If I was to provide a 100k feedback resistor, and a 100k resistance to ground, I am essentially presenting a 200k pot, with the wiper (the inverting input) halfway, to that feedback signal.  That is, I'm letting some of it through, and bleeding off a little.  If I make the feedback resistor larger in value, OR the ground leg smaller, it's like moving the wiper of our assumed pot closer to ground, thus reducing how much negative feedback is being applied.  Remember, the op-amp wants to go full-tilt unless directed otherwise by the negative feedback.  So, less feedback at the inverting pin = less "brakes" = more gain.

If I add a cap in parallel with the feedback resistor, I am providing a path for the negative feedback that is generally high resistance, but as the frequency goes up higher, it becomes a progressively lower resistance path for that feedback.  And of course, if the feedback path becomes lower resistance than the ground leg, then you are conserving more feedback, which means you are stepping onm the brakes harder...for higher-frequency stuff.  The content below that frequency range, however, is governed by the relationship between the resistors.  This is why a cap in the feedback loop reduces treble; less gain is applied to the treble than other parts of the signal because more negative feedback is conserved.

So far, so good.

What happens when there are diodes in the feedback loop?  The diodes also act as a kind of selective path, as a cap does, but instead of being lower resistance for higher frequencies, they become lower resistance for higher voltages.  As the signal approaches the forward voltage of the diode, it begins to conduct.  And, according to the principle, creates/conserves more negative feedback from the output, and more feedback = less gain.  Keep in mind this is happening on a signal-swing by signal-swing basis, which is how it results in "clipping".
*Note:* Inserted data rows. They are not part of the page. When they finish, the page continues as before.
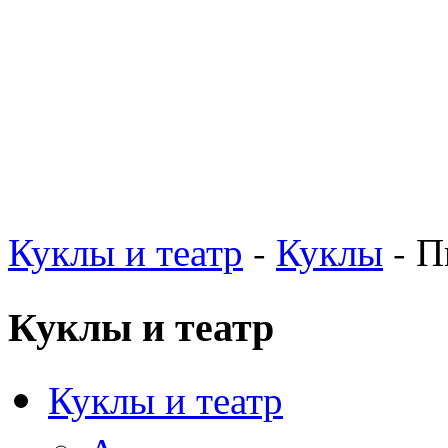
Куклы и театр
-
Куклы
- П
Куклы и театр
Куклы и театр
Okay, let's move to the other stuff.  ALL op-amps have limits to how much gain they can apply at max.  This is expressed in many ways but one of them is "voltage-swing".  Looking at a datsheet for a JRC4558 right now, I see that if it is powered by +/-15V, it ts output can only swing up +/-12V in most instances; i.e., the output cannot quite reach the difference between the power rails.  Now, I mentioned this in another thread the other day, but will mention it again here.  Using a 9v supply (effectively +/-4.5v, it is likely that the signal cannot "swing" to moe than +/-3.5v.  Given that a guitar input signal is likely to be in the range of 60-100mv a lot of the time, you can't boost it by very much before it hits the limits of what the chip can do cleanly. Plus/minus 100mv only fits into +/-3.5V thirty-five times.  More gain than that applied to a signal like that and the chip itself clips.

But wait a sec!  If we have diodes in the feedback path, won't they start conducting well before that maximum voltage-swing point is reached?  You learn quickly, grasshopper.  Yes, if a diode-pair starts conducting around 500mv, they will introduce clipping, and a "ceiling" on the signal at less than the amplitude which might produce clipping from the chip itself.

Maybe you can see where this is going.  If the clipping diodes are on the output of the chip and going to ground, then the op-amp can be pushed to a gain which reaches the maximum voltage-swing of that chip first, and is THEN clipped by the diodes.  Double clipping, or rather clipping of a signal that has already been clipped in another manner.  The TS architecture only clips the once, where the Rat/Dist+/DOD250 architecture effectively runs up against headroom limits twice.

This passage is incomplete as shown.